● **Stored data**:
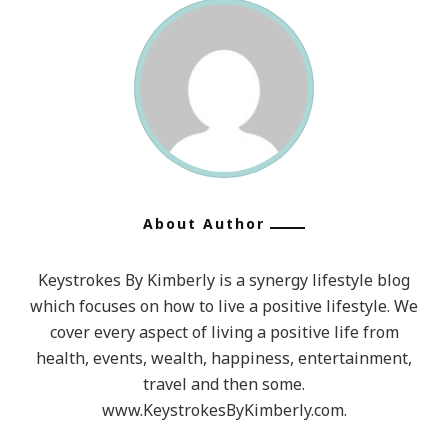
About Author
Keystrokes By Kimberly is a synergy lifestyle blog
which focuses on how to live a positive lifestyle. We
cover every aspect of living a positive life from
health, events, wealth, happiness, entertainment,
travel and then some.
www.KeystrokesByKimberly.com.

● **What you need to do**: An exact transcription of all the entries is required, without the pictures.

● **Finished task**:
About Author
Keystrokes By Kimberly is a synergy lifestyle blog
which focuses on how to live a positive lifestyle. We
cover every aspect of living a positive life from
health, events, wealth, happiness, entertainment,
travel and then some.
www.KeystrokesByKimberly.com.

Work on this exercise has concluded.